With the last episode of BBC One’s current series of Sherlock tonight, Rohan Gavin, author of new detective series Knightley & Son, takes a look at the challenges faced by detectives in pursuit of their “maguffin”…
There are many reasons I love detective stories. They take us on a journey into the unknown, with only our wits (and those of the detectives) as a guide. They use words like “gumshoe”–slang for a private investigator, taken from the soles of the shoes they used to sneak about in. They deliver hard-boiled one-liners like “To say goodbye is to die a little.” (Raymond Chandler, The Long Goodbye). They feature dangerous females, diabolical villains, and heroes who often get philosophical from the bottom of a whisky glass, or–in my heroes’ case–the end of a large packet of chocolate biscuits.
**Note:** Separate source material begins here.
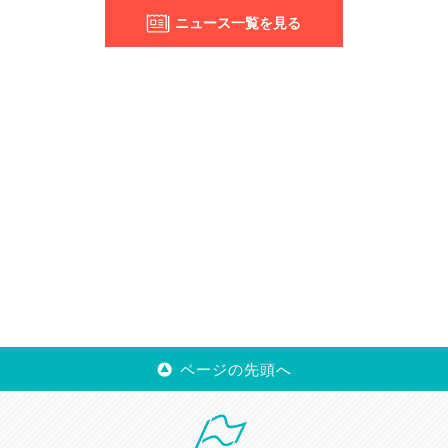
ニュース一覧を見る
ページの先頭へ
With Knightley & Son I tried to create a detective series for modern times and modern children, but that harked back to all the traditions I love: deductive reasoning, smoke, mirrors, and plenty of fog. A good mystery is like an elaborate card trick. Clues and revelations have to appear at just the right moment. The reader is led down a dark alley, then the rug is pulled out from under our feet and we realise we’ve been led astray. Good may be bad. Allies might be foes. Truth may be lies.
Another important ingredient is what Alfred Hitchcock called the “maguffin”: an object that everyone’s chasing. He called it a maguffin because it’s a nonsense object: it could just as easily be a precious jewel or a missing sock, as long as it pushes the plot forward. In Knightley & Son, it’s a bestselling self-help book, called The Code. And the highly unusual effect this book has on its readers sets up the mystery that the Knightleys must solve. As soon as the maguffin appears, we know the rollercoaster ride is about to begin.
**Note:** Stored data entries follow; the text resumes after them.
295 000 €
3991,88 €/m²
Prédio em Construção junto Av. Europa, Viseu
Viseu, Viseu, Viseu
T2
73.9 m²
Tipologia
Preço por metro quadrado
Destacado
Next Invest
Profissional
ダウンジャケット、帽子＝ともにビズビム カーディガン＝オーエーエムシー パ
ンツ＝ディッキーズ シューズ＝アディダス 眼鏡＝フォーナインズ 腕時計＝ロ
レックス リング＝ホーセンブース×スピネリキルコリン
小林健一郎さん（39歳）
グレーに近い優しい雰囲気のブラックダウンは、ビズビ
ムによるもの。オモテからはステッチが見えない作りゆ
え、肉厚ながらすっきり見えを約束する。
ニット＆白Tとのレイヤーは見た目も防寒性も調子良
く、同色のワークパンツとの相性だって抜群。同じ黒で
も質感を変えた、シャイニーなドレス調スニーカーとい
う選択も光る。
Perhaps what I love most about detective stories is that solving the crime is only half the battle. Detectives often become so entangled in the plot that they have to face their own weaknesses. They fall in love–often with the wrong person. They make wild accusations–often blaming the wrong person. They have to overcome a series of hurdles, fighting off villains (or in my story step-parents as well) and only once they’ve passed all these tests can they solve the case.
But at what cost? Frequently the maguffin has been lost or destroyed. And the detective has sacrificed friendships along the way. Sherlock Holmes could never get his steel-trap mind around Dr Watson’s decision to get married. Holmes felt it would take away his trusty partner in solving crime–caring little for where it would leave poor Watson. Similar dilemmas face my father and son duo. For a detective, true love is only an illusion that gets in the way of clear reasoning.
But logic doesn’t always work. The world can’t always be explained. Nor can the mysteries of the human heart. And so by the end, once the case has been cracked, we often feel like the real mystery is yet to be solved… until the next instalment.